Intricate flow recommendations have been implemented through coordinated
reservoir operation and water shortages during drought have been shared
equitably among all users.
What
this program lacked until 2002 was recovery goals to serve as a roadmap.
Colorado
advocated strongly for these goals, and now
that we have goals by which we can measure program success, we now see that
we’re making headway toward recovery of the endangered fish species.
One component of our multi-state
fish recovery program to which
Colorado
is a great contributor is the ability to breed fish species in our native
species hatchery in
Alamosa
,
Colorado
. Not only is the hatchery
contributing native fish to be released in the Upper Colorado River, but the
hatchery also grows fungus-free boreal toads (a candidate species) and a variety
of state-listed minnows from Colorado’s eastern plains.
The hatchery is another example of how
Colorado
is making the investment to promote species recovery with homegrown solutions,
thereby precluding preemption by the Endangered Species Act.
The
Upper Colorado Endangered Fish Recovery Program has worked remarkable success.
Based on the aforementioned recovery goals, one of the species (the
humpback chub) will likely be considered for downlisting by 2007.
The species are slowly being recovered, all the while allowing for over
750 water diversion/depletion projects to move forward without a single lawsuit.
The
Endangered Species Act – Suggested Improvements
Colorado
has observed the Endangered Species Act from
many different angles. We are
cognizant of the numerous proposals before Congress, and those circulated among
interest groups and trade organizations. From
our perspective, there are two core areas where the Act could be improved.
First,
the statute should require the formulation and publication of recovery goals to
accompany any species listing proposal. Our
experience with the Upper Colorado Endangered Fish Recovery Program, where it
took fifteen years to develop recovery goals, and the Canadian lynx—where our
recovery program has been in place for five years, yet we still don’t have
recovery goals—tells us that goals should be published right up front.
This has the effect of putting the roadmap to recovery in place should a
listing occur, and provides an additional benefit to endangered species in
promoting their recovery first and foremost after a listing decision.
Secondly,
we urge Congress to amend the standard of “best available scientific and
commercial information” to require that the science be peer-reviewed.
This will lead to much better decisions than what ultimately put the
Preble’s Meadow Jumping Mouse on the list and what nearly caused a listing of
the prolific Black-tailed Prairie Dog.
Species
recovery and conservation should be the focus and goal - something to be
advocated for on an aggressive timeline, funded, and actively pursued as the end
goal.
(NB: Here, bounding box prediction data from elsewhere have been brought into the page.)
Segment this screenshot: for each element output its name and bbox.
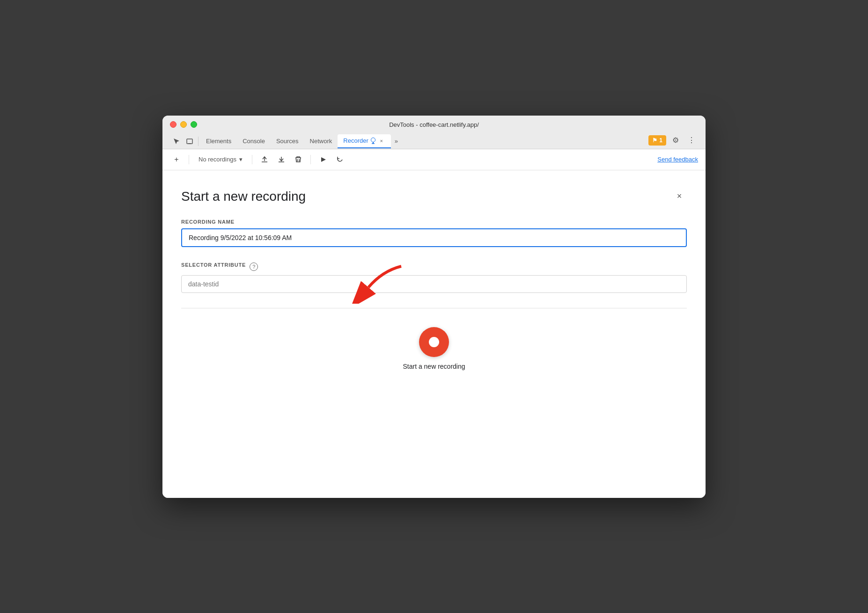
close-dialog-btn[interactable]: × (672, 189, 687, 204)
import-btn[interactable] (275, 153, 288, 166)
delete-btn[interactable] (292, 153, 305, 166)
recordings-dropdown[interactable]: No recordings ▾ (195, 154, 246, 165)
replay-icon (336, 156, 344, 163)
send-feedback-link[interactable]: Send feedback (657, 156, 698, 163)
selector-attribute-label: SELECTOR ATTRIBUTE (181, 262, 246, 268)
title-bar: DevTools - coffee-cart.netlify.app/ Elem… (162, 116, 706, 149)
svg-rect-0 (187, 139, 192, 144)
recorder-icon (370, 138, 376, 144)
window-title: DevTools - coffee-cart.netlify.app/ (389, 121, 479, 128)
tab-console[interactable]: Console (237, 135, 271, 147)
record-area: Start a new recording (181, 327, 687, 370)
play-icon (319, 156, 327, 163)
issues-badge-btn[interactable]: ⚑ 1 (648, 135, 666, 146)
tab-sources[interactable]: Sources (271, 135, 304, 147)
trash-icon (294, 156, 302, 163)
chevron-down-icon: ▾ (239, 156, 243, 163)
tab-network[interactable]: Network (304, 135, 338, 147)
selector-attribute-input[interactable] (181, 275, 687, 293)
tab-elements[interactable]: Elements (200, 135, 237, 147)
selector-label-row: SELECTOR ATTRIBUTE ? (181, 262, 687, 271)
cursor-icon-btn[interactable] (170, 135, 183, 148)
traffic-lights (170, 121, 197, 128)
dialog-header: Start a new recording × (181, 189, 687, 204)
import-icon (278, 156, 285, 163)
svg-rect-3 (372, 143, 375, 144)
tab-recorder[interactable]: Recorder × (338, 134, 390, 148)
device-icon-btn[interactable] (183, 135, 196, 148)
close-button[interactable] (170, 121, 177, 128)
minimize-button[interactable] (180, 121, 187, 128)
start-recording-button[interactable] (419, 327, 449, 357)
selector-attribute-field-group: SELECTOR ATTRIBUTE ? (181, 262, 687, 293)
maximize-button[interactable] (191, 121, 197, 128)
start-recording-label: Start a new recording (403, 363, 465, 370)
browser-window: DevTools - coffee-cart.netlify.app/ Elem… (162, 116, 706, 498)
dialog-title: Start a new recording (181, 189, 306, 204)
settings-btn[interactable]: ⚙ (669, 134, 682, 147)
tab-recorder-close[interactable]: × (378, 137, 385, 145)
tabs-row: Elements Console Sources Network Recorde… (170, 132, 698, 149)
record-button-inner (429, 337, 439, 347)
export-icon (261, 156, 268, 163)
more-options-btn[interactable]: ⋮ (685, 134, 698, 147)
more-tabs-btn[interactable]: » (391, 135, 402, 147)
recording-name-field-group: RECORDING NAME (181, 219, 687, 247)
export-btn[interactable] (258, 153, 271, 166)
help-icon[interactable]: ? (250, 263, 258, 271)
svg-rect-2 (373, 142, 374, 143)
replay-btn[interactable] (333, 153, 346, 166)
recording-name-label: RECORDING NAME (181, 219, 687, 225)
add-recording-btn[interactable]: + (170, 153, 183, 166)
recording-name-input[interactable] (181, 228, 687, 247)
toolbar: + No recordings ▾ (162, 149, 706, 170)
tabs-right: ⚑ 1 ⚙ ⋮ (648, 134, 698, 149)
play-btn[interactable] (316, 153, 330, 166)
divider (181, 308, 687, 308)
main-content: Start a new recording × RECORDING NAME S… (162, 170, 706, 498)
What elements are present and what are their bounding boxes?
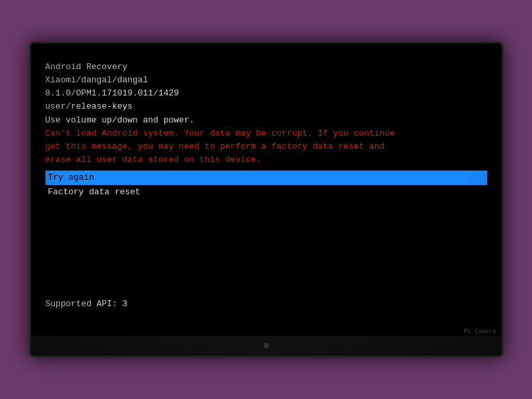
menu-container: Try again Factory data reset (45, 171, 487, 200)
line-instructions: Use volume up/down and power. (45, 114, 487, 127)
camera-watermark: Mi Camera (464, 328, 496, 334)
error-line-1: Can't load Android system. Your data may… (45, 127, 487, 140)
supported-api: Supported API: 3 (45, 298, 128, 311)
line-android-recovery: Android Recovery (45, 61, 487, 74)
android-recovery-screen: Android Recovery Xiaomi/dangal/dangal 8.… (36, 49, 496, 336)
line-version: 8.1.0/OPM1.171019.011/1429 (45, 87, 487, 100)
photo-frame: Android Recovery Xiaomi/dangal/dangal 8.… (29, 41, 504, 358)
error-line-3: erase all user data stored on this devic… (45, 153, 487, 167)
line-device-path: Xiaomi/dangal/dangal (45, 74, 487, 87)
line-keys: user/release-keys (45, 100, 487, 113)
error-line-2: get this message, you may need to perfor… (45, 140, 487, 153)
bezel-bottom (31, 336, 502, 356)
bezel-dot (264, 343, 269, 348)
menu-item-factory-reset[interactable]: Factory data reset (45, 185, 487, 200)
menu-item-try-again[interactable]: Try again (45, 171, 487, 185)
It cannot be just an ancillary
benefit that may or may not occur.
Focusing on recovery is not merely a way to get people out
from under the federal regulatory thumb, or just a means for recovering
endangered species so people can continue to live and work and raise a family in
an area largely owned by the federal government.
Rather, at the end of the day, it is simply the right thing to do for the
environment. After all, recovering
endangered species was, and is, the goal of the Endangered Species Act - an
objective that
Colorado
is achieving through strong, creative and common-sense action.